The team has a variety of players contributing to their performance on the court but have been struggling to overcome their top-ranked opponents.
Image by Gabrielle Erenstein
Forward Mallory Heyer raises her arms, preparing to defend a UConn Husky from making a layup on Nov. 19, 2023.

The intensity of the Gophers women’s basketball team carried them to victories in their last few matchups, but not against top-ranked teams such as UConn, Iowa and Indiana.

Gophers women’s basketball head coach Dawn Plitzuweit led the youngest team in the Big Ten to a 4-3 conference record, ranking them fifth in the conference.

The Gophers still have much of their conference season left to play.

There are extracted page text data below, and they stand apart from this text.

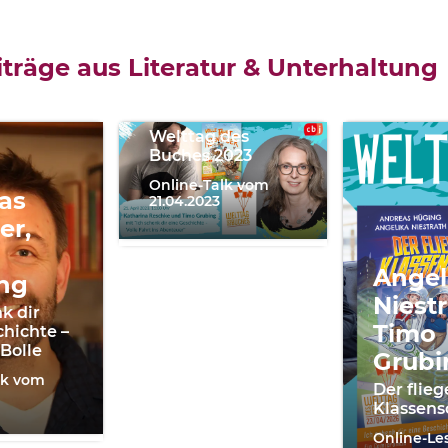
Katharina
Reschke,
träge aus Literatur & Unterhaltung
Timo
Grubing
Welttag des
Buches 2023
Online-Talk vom
as
21.04.2023
er,
Angel
ng
Niestr
k dir
Timo
chichte –
 Bolle
Grubi
lk vom
Der flie
Klassens
Online-L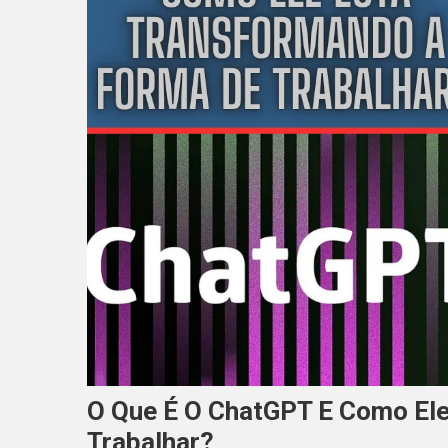
O Que É O ChatGPT E Como El
Trabalhar?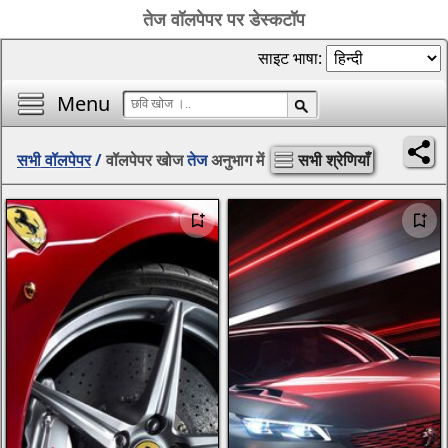
तेज वॉलपेपर पर डेस्कटॉप
साइट भाषा:
Menu
सभी वॉलपेपर
/
वॉलपेपर खोज
तेज
अनुभाग में
सभी श्रेणियाँ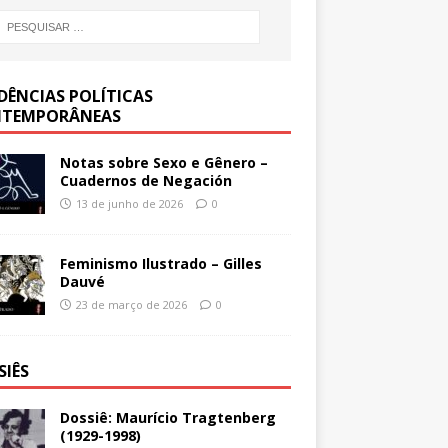
DÊNCIAS POLÍTICAS
TEMPORÂNEAS
Notas sobre Sexo e Gênero –
Cuadernos de Negación
13 de junho de 2026
0
Feminismo Ilustrado – Gilles
Dauvé
23 de março de 2026
0
SIÊS
Dossiê: Maurício Tragtenberg
(1929-1998)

With Plitzuweit’s desire to field a defensively-intense team and develop her young players, the Gophers have the potential to earn their first NCAA tournament berth since the 2017-2018 season.

Plitzuweit transformed the identity of the Gophers to a defensively-driven team with 11 underclassmen. Over the last few conference matchups, she said her goal is to develop players by focusing on the little things.

“When we can continue to grow our games individually, collectively, then the big picture comes into play and then good things can happen for us,” Plitzuweit said.

Sophomore forward Mallory Heyer posted 18 points against Michigan State and matched her career-high 15 total rebounds, 12 of which were defensive boards.

After defeating Michigan State 69-50, Heyer said there were times when her team played tough defense and had performed better defensively in past games.

“I really do think we played hard on the defensive end today, but [Michigan State] also missed a lot of shots around the basket,” Heyer said.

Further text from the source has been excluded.